Taylor along with other members of the College of Education faculty formed a group to brainstorm ideas for the events. From there, Butler faculty came up with the speaker series, and Taylor agreed to be the first speaker.

Taylor kicked off this year’s events on Sept. 14 as with her talk, “The Human Brain: How It Works and How We Can Get It to Work for You” in Clowes Hall.

“It has been a true honor for me to be able to participate in this project with Butler,” Taylor said. “It’s been a wonderful group of people and the students have been fantastic.”

Taylor said she believes that events like The Brain Project are important for educating people about themselves.

“I think that the better we understand what is going on with our brains, the more we will value it,” Taylor said. “Everyone has a brain and everyone wants to get the most out of it. We only get one brain and I think we have much more say of who and how we want to be in our lives if we respect it.”

Catherine Pangan, associate professor and program chair of the Brain Project, was one of the organizers who helped assemble the speaker lineup for The Brain Project. One of the impressive aspects of the project is that all of the speakers are local.

They all have come from the Indianapolis area and are doing work that has global implications,” Pangan said. “Often people think that you need to look outside your city or area to find exceptional expertise and we wanted to emphasize the revolutionary work going on in our own backyard.”

To Pangan, The Brain Project is important because the information being presented will help people take care of themselves.

“We want people to know what good brain care looks like from a basic neuroanatomy perspective in hopes that that translates for a healthier, happier life for themselves and their communities for generations to come,” Pangan said.

College of Education dean Ena Shelley and the rest of the organizers designed The Brain Project so that it would incorporate all of the respective colleges, as well as the Indianapolis community. She said she is impressed with the way that Butler students have taken interest in The Brain Project.

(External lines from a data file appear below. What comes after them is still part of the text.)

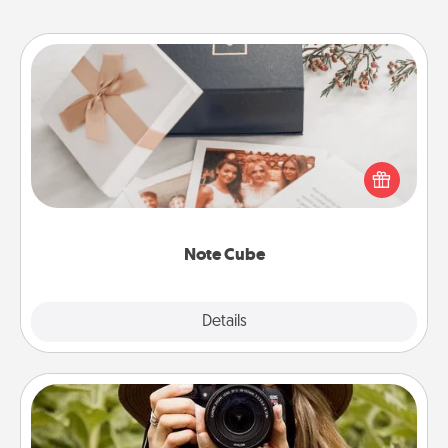
Note Cube
Here's a fun and memorable gift for those fluent in
several love languages.
Note Cube
Explore
Details
Close
Photo Session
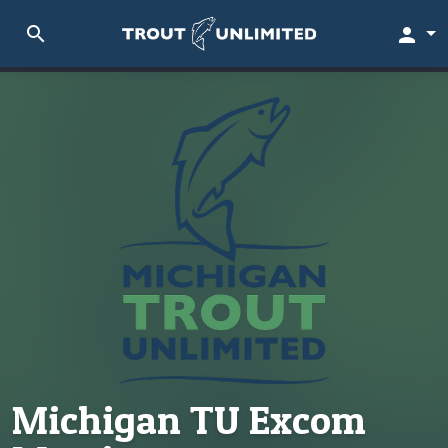
search
person
Michigan TU Excom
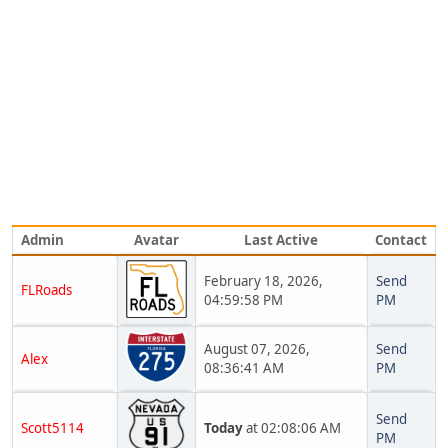
Admin
Avatar
Last Active
Contact
February 18, 2026,
Send
FLRoads
04:59:58 PM
PM
August 07, 2026,
Send
Alex
08:36:41 AM
PM
Send
Scott5114
Today
at 02:08:06 AM
PM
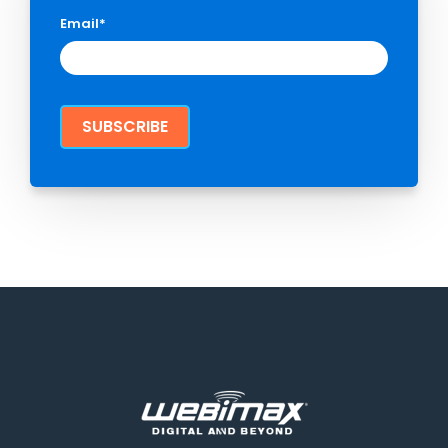
Email
*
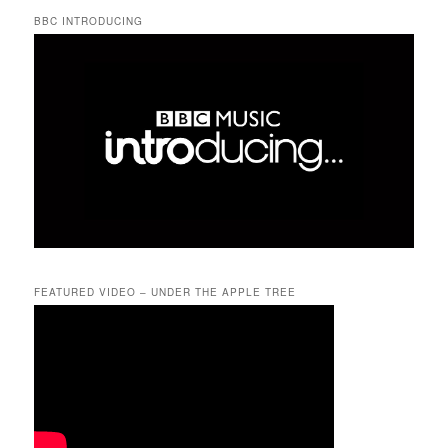
BBC INTRODUCING
FEATURED VIDEO – UNDER THE APPLE TREE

“I love all the student engagement,” Shelley said. “Students have been involved in shaping the experience and two students were even interviewed on the news about the event.”

She has enjoyed all of the speakers so far, but Shelley’s favorite was Juliet King’s presentation on “Art Therapy, Trauma, and Neuroscience.”

“It related to me because through art therapy, as a teacher, I can have a better understanding of what someone is feeling and thinking, especially students who come from rough backgrounds,” Shelley said.

Shelley believes that events like The Brain Project are important for college campuses because of the ways that they can dispel rumors about mental health.

“The more we know about our brains and how they function, the more responsible we can be and the more responsible we will be about mental health,” Shelley said. “We have to take away the stigma that comes with [mental illness]. Just like we have physical health issues we have mental health issues, and we have to be aware of that.”

There is one more event for The Brain Project. Brian Hainline, the senior vice president and chief medical advisor for the NCAA, will be speaking on “The Neuropsychiatric Benefit of Sport and Exercise” on April 11 in the Reilly Room.